§ **Try it**
Find the string "Versammlung" in the data, and copy out each line that has it.

§ **Collection entries**
>>>

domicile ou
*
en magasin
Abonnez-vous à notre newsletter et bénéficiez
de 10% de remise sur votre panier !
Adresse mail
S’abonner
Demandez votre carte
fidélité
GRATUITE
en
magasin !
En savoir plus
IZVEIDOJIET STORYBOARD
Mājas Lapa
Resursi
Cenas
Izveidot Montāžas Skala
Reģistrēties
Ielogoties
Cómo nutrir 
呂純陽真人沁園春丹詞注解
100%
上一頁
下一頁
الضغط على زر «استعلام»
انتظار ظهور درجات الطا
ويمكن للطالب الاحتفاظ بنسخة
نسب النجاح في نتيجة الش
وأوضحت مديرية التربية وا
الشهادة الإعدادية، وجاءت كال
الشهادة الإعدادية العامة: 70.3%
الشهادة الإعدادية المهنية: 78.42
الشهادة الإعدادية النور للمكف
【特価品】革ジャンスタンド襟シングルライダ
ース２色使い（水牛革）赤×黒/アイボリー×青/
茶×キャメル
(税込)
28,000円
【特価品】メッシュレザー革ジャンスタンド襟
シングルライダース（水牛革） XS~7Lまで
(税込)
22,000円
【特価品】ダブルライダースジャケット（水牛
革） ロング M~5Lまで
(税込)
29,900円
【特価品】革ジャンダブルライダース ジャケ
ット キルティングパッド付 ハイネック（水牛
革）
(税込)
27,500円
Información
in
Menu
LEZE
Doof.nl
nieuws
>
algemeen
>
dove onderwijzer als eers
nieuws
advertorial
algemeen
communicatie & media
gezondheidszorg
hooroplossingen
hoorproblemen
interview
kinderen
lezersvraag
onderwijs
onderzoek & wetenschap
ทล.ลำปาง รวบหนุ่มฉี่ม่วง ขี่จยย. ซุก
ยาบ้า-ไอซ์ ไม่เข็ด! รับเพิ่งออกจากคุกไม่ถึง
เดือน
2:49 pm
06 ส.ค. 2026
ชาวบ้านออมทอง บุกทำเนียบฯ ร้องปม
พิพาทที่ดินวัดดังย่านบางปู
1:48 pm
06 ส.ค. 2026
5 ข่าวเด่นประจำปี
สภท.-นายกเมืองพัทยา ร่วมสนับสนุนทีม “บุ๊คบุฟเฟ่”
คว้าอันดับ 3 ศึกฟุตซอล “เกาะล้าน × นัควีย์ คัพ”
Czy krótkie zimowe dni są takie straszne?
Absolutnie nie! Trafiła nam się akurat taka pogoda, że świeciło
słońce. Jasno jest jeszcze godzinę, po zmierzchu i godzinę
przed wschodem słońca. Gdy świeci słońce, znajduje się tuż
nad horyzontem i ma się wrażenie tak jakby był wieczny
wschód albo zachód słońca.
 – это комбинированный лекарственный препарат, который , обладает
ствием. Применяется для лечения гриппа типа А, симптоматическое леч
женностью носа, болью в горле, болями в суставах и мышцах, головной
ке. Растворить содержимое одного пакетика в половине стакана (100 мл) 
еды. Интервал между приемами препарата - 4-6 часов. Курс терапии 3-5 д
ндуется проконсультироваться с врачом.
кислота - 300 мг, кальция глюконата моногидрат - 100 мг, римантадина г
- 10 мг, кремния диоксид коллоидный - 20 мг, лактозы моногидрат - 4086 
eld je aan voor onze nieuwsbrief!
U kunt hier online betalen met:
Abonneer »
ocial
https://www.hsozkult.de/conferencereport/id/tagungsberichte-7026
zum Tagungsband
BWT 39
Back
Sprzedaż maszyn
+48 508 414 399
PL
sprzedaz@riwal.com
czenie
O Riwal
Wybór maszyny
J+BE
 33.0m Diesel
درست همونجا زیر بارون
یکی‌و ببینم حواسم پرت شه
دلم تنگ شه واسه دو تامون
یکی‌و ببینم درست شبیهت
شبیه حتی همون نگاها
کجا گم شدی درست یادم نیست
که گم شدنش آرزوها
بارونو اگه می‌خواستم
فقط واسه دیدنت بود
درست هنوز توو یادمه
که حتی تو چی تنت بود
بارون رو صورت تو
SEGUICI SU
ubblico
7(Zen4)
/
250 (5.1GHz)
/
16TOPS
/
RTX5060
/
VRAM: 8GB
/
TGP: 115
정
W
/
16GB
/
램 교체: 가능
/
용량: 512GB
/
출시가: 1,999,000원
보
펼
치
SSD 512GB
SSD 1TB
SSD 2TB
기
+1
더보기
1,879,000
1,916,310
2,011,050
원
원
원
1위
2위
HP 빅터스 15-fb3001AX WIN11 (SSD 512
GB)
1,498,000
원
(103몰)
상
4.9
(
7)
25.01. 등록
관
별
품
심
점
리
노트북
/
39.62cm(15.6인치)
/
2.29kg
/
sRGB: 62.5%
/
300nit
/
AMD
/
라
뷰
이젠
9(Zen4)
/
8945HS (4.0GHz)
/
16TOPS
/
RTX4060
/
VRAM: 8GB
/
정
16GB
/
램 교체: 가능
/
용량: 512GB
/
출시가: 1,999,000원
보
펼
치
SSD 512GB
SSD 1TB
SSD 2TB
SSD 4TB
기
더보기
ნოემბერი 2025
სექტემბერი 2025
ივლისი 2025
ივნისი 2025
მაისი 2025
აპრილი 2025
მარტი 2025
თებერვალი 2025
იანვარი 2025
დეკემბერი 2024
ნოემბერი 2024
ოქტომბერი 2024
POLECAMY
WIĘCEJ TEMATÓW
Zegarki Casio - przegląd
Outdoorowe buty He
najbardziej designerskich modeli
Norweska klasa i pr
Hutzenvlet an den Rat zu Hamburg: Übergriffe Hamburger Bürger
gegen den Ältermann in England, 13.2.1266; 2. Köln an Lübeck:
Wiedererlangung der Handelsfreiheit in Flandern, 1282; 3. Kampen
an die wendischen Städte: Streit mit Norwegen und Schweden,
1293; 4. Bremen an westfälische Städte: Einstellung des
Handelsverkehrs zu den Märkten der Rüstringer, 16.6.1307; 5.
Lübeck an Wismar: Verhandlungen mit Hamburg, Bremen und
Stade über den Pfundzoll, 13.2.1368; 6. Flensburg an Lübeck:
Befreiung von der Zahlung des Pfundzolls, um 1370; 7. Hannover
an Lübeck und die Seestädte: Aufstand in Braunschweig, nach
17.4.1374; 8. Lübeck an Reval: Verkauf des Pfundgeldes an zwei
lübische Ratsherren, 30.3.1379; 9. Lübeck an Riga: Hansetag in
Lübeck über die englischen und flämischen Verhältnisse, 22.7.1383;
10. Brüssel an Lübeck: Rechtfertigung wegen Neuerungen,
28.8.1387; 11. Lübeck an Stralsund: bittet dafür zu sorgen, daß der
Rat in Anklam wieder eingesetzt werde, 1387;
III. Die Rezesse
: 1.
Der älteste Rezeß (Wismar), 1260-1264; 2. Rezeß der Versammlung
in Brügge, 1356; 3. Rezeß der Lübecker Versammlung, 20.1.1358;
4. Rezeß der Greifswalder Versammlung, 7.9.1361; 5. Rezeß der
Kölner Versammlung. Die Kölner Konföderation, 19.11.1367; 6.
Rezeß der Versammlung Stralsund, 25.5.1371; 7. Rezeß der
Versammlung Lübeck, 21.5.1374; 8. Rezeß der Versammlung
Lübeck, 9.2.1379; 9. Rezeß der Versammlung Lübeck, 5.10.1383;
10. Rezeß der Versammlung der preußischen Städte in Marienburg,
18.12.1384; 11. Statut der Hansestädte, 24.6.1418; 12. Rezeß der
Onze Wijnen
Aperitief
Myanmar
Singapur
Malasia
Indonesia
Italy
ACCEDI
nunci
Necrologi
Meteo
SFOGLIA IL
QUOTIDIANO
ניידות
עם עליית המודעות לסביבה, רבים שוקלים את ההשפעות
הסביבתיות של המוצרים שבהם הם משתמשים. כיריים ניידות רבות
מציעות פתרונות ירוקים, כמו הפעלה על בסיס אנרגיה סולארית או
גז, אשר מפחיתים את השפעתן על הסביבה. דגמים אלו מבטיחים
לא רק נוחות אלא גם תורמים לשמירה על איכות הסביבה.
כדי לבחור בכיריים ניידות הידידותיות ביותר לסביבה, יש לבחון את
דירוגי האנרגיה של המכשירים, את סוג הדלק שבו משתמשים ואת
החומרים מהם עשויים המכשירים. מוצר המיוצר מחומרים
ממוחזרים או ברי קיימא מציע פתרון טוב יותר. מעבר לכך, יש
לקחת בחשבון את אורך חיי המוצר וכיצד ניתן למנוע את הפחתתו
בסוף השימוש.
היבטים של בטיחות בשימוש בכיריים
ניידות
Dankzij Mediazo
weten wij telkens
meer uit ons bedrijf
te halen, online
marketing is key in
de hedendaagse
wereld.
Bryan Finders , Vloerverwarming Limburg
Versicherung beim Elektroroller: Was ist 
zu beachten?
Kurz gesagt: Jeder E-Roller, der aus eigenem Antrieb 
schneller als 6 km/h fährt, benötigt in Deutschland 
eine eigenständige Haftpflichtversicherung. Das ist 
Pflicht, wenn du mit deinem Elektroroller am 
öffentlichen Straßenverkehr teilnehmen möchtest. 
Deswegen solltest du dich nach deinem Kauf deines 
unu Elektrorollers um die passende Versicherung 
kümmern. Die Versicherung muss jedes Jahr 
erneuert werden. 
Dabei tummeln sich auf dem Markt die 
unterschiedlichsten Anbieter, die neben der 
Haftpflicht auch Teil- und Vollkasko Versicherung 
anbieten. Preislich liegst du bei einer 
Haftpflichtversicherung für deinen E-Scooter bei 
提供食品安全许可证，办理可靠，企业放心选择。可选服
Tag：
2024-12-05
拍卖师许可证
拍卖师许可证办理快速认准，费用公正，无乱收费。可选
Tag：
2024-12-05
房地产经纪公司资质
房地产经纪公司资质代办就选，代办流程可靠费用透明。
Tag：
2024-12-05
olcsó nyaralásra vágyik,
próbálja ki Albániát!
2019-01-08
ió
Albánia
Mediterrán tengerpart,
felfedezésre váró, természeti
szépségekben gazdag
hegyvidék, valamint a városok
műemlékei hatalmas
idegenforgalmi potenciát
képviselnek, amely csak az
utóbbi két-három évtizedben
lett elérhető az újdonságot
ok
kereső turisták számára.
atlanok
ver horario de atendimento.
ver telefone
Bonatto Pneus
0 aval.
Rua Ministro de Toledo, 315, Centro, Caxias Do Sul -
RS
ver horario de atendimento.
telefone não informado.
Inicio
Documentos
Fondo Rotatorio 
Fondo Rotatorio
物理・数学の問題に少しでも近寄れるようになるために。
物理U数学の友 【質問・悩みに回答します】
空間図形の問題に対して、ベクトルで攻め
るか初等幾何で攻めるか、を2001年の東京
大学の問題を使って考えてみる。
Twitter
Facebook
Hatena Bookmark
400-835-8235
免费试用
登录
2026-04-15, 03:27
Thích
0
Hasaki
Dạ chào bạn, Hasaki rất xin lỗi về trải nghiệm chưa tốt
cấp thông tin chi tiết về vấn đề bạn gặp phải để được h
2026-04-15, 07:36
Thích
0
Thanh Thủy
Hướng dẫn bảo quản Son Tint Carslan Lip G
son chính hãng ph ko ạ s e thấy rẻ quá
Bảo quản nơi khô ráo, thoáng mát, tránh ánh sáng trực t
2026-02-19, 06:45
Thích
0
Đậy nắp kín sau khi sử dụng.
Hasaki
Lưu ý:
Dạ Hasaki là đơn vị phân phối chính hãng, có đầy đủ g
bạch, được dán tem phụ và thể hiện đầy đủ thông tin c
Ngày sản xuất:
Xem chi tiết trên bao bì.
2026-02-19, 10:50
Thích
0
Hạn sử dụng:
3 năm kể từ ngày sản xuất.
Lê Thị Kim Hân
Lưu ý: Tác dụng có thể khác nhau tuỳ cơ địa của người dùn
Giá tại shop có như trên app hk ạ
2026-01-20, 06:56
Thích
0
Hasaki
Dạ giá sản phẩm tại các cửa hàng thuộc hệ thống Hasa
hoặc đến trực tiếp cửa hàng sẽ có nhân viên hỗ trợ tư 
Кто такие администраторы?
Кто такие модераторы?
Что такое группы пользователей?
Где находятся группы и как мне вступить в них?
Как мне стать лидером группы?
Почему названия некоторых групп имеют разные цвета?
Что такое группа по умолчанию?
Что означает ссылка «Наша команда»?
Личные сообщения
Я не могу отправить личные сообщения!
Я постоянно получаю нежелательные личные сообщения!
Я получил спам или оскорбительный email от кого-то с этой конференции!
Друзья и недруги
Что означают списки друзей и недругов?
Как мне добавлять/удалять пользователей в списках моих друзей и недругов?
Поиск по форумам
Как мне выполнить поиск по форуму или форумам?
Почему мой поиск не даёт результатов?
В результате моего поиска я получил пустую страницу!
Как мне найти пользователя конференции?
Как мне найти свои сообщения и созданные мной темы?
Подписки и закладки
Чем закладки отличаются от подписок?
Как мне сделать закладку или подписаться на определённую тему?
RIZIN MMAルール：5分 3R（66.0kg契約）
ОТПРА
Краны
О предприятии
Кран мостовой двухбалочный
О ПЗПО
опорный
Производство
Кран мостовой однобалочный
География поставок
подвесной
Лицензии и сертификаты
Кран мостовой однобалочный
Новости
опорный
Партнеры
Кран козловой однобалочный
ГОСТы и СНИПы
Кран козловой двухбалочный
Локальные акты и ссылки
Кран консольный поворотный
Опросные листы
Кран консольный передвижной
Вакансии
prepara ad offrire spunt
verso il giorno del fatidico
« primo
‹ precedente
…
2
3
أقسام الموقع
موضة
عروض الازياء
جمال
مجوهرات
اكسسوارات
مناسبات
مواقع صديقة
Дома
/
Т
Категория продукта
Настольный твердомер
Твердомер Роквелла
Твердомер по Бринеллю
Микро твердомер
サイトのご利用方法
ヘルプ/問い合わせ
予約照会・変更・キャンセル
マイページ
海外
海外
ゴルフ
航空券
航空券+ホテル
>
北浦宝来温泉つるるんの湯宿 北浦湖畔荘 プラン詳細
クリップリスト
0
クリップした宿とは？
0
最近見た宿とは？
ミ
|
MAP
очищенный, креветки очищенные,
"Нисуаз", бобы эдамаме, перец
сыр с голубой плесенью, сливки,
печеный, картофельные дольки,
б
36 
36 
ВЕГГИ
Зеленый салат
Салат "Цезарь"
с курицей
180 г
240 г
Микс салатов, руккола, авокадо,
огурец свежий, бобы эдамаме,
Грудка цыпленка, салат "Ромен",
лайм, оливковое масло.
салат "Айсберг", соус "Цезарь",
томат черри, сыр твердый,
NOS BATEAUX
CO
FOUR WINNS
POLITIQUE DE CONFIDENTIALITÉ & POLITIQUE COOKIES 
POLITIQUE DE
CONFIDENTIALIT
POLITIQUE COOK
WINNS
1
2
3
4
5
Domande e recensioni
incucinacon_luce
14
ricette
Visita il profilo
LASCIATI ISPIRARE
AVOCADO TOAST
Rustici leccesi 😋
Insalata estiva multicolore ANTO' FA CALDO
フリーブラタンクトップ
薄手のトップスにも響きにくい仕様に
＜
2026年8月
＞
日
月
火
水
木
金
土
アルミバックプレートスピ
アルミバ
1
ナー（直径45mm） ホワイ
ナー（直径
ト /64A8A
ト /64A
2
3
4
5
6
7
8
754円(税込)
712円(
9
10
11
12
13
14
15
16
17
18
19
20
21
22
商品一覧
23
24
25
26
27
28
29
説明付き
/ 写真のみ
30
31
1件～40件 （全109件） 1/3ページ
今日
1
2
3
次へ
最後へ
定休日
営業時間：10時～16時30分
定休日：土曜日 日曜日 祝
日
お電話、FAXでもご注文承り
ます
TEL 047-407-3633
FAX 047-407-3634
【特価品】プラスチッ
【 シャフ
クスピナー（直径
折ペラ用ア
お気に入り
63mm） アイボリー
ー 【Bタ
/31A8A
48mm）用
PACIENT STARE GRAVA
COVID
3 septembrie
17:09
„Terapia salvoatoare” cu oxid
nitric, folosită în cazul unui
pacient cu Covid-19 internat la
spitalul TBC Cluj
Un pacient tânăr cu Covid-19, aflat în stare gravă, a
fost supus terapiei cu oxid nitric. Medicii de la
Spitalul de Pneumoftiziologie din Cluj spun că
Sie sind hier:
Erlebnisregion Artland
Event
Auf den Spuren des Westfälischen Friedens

<<<

§ **Answer to this exercise**
Der älteste Rezeß (Wismar), 1260-1264; 2. Rezeß der Versammlung
in Brügge, 1356; 3. Rezeß der Lübecker Versammlung, 20.1.1358;
4. Rezeß der Greifswalder Versammlung, 7.9.1361; 5. Rezeß der
Kölner Versammlung. Die Kölner Konföderation, 19.11.1367; 6.
Rezeß der Versammlung Stralsund, 25.5.1371; 7. Rezeß der
Versammlung Lübeck, 21.5.1374; 8. Rezeß der Versammlung
Lübeck, 9.2.1379; 9. Rezeß der Versammlung Lübeck, 5.10.1383;
10. Rezeß der Versammlung der preußischen Städte in Marienburg,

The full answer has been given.